I already answered at the beginning of the branch ...
If you do not understand, then you are - moron


----------



## Selivan

BasicHumanUnit said:


> Why did Selivan get banned?



Because the Moderator does not like it when I write in Russian ...
-----------------
Good...
1. I always write in English.
2. But, if there is a situation where it's impossible to say your idea in English, then I will use Russian ...
================================================== =
Look here:
The English language does not even know what "Russian"

In Russian there are 2 words:
*- Российский*
*- Русский*
They are translated into English as "Russian" (you can check)
But, this is completely wrong... and distorts the whole discussion, then a scandal arises ...

*- Российский *-  is a citizen of Russia. In Russia - more than 200 nationalities
*- Русский* -  is just one of 200 nationalities ...
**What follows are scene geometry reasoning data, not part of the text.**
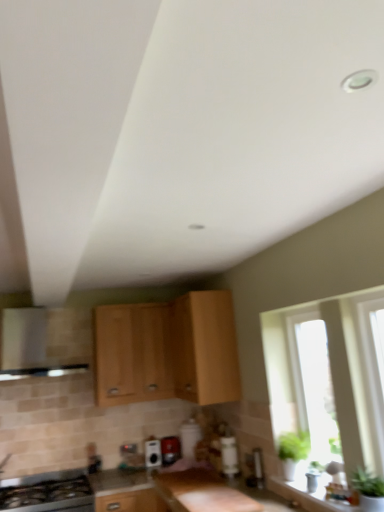 What do you see at coordinates (119, 481) in the screenshot? I see `smooth granite countertop at center` at bounding box center [119, 481].

Image resolution: width=384 pixels, height=512 pixels. What do you see at coordinates (44, 341) in the screenshot?
I see `satin silver vent at left` at bounding box center [44, 341].

How much space does satin black toaster at center, positioned as the 2th appliance in right-to-left order, occupy horizontally?

The width of satin black toaster at center, positioned as the 2th appliance in right-to-left order, is 13.90 centimeters.

You are a GUI agent. You are given a task and a screenshot of the screen. Output one action in this format:
    pyautogui.click(x=<x>, y=<y>)
    Task: Click on the satin black toaster at center, the first appliance when ordered from left to right
    The image size is (384, 512).
    Given the screenshot: What is the action you would take?
    pyautogui.click(x=153, y=453)

Describe the element at coordinates (170, 450) in the screenshot. I see `metallic silver toaster at center, acting as the 2th appliance starting from the left` at that location.

The height and width of the screenshot is (512, 384). What do you see at coordinates (167, 350) in the screenshot? I see `light wood cabinet at center, the second cabinetry viewed from the left` at bounding box center [167, 350].

What is the approximate height of black glass stove at lower left?

The height of black glass stove at lower left is 24.13 centimeters.

At what (x,y) coordinates should I click in order to perform the action: click on transparent glass window at right. Please return your answer as a coordinate pair (x, y). The width and height of the screenshot is (384, 512). Looking at the image, I should click on (329, 376).

Considering the relative positions of light wood cabinet at center, which is the third cabinetry from left to right, and smooth granite countertop at center in the image provided, is light wood cabinet at center, which is the third cabinetry from left to right, to the right of smooth granite countertop at center from the viewer's perspective?

Indeed, light wood cabinet at center, which is the third cabinetry from left to right, is positioned on the right side of smooth granite countertop at center.

Can you tell me how much light wood cabinet at center, which is the third cabinetry from left to right, and smooth granite countertop at center differ in facing direction?

light wood cabinet at center, which is the third cabinetry from left to right, and smooth granite countertop at center are facing 0.0562 degrees away from each other.

Considering their positions, is light wood cabinet at center, which is the third cabinetry from left to right, located in front of or behind smooth granite countertop at center?

Clearly, light wood cabinet at center, which is the third cabinetry from left to right, is behind smooth granite countertop at center.

Does point (177, 371) come in front of point (117, 483)?

No.

Would you consider satin silver vent at left to be distant from smooth granite countertop at center?

satin silver vent at left is positioned a significant distance from smooth granite countertop at center.

Is smooth granite countertop at center a part of satin silver vent at left?

No, smooth granite countertop at center is not surrounded by satin silver vent at left.

Considering the points (58, 364) and (100, 472), which point is in front, point (58, 364) or point (100, 472)?

Point (58, 364)

Looking at this image, which object is further away from the camera taking this photo, satin silver vent at left or smooth granite countertop at center?

Positioned behind is satin silver vent at left.

Which object is positioned more to the left, metallic silver toaster at center, acting as the 2th appliance starting from the left, or satin silver vent at left?

Positioned to the left is satin silver vent at left.

Is metallic silver toaster at center, which ranks as the first appliance in right-to-left order, further to the viewer compared to satin silver vent at left?

Yes, the depth of metallic silver toaster at center, which ranks as the first appliance in right-to-left order, is greater than that of satin silver vent at left.

Is metallic silver toaster at center, which ranks as the first appliance in right-to-left order, looking in the opposite direction of satin silver vent at left?

No, satin silver vent at left is not at the back of metallic silver toaster at center, which ranks as the first appliance in right-to-left order.

Which of these two, metallic silver toaster at center, acting as the 2th appliance starting from the left, or satin silver vent at left, is smaller?

With smaller size is metallic silver toaster at center, acting as the 2th appliance starting from the left.

Looking at this image, is black glass stove at lower left facing towards satin silver vent at left?

No.

Are black glass stove at lower left and satin silver vent at left located far from each other?

black glass stove at lower left is near satin silver vent at left, not far away.

Where is `kitchen appliance on the right of satin silver vent at left`? The width and height of the screenshot is (384, 512). kitchen appliance on the right of satin silver vent at left is located at coordinates (49, 496).

Which point is more distant from viewer, (65,495) or (20,317)?

The point (20,317) is farther.

Who is smaller, metallic silver toaster at center, acting as the 2th appliance starting from the left, or transparent glass window at right?

metallic silver toaster at center, acting as the 2th appliance starting from the left.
====================================
Besides...
I told you about modern Russia.
If we talk about the USSR, the situation is even more confusing ...
You will be surprised, but foreigners (and Americans) call former citizens of the USSR:
- Lithuanian - is Russian
- Estonian is Russian
- Ukrainian - this is Russian
- a Tajik is a Russian
- and so on...


----------



## Selivan

bear513 said:


> What is so good about the food?



I like to devour ..
When I'm in a mood, I'll create a branch in the "about food" section.
I'll post there a lot of interesting things.
How the Russians cook and what we eat .. You will be surprised


----------



## Wyatt earp

Selivan said:


> bear513 said:
> 
> 
> 
> What is so good about the food?
> 
> 
> 
> 
> I like to devour ..
> When I'm in a mood, I'll create a branch in the "about food" section.
> I'll post there a lot of interesting things.
> How the Russians cook and what we eat .. You will be surprised
Click to expand...



You guys eat crap food my sister in law was a Russian, one time she almost got arrested for trying to hunt ducks at a local park in Chicago.


----------



## Selivan

I can write many similar stories about Americans ...
All of them will be "my very familiar people"


----------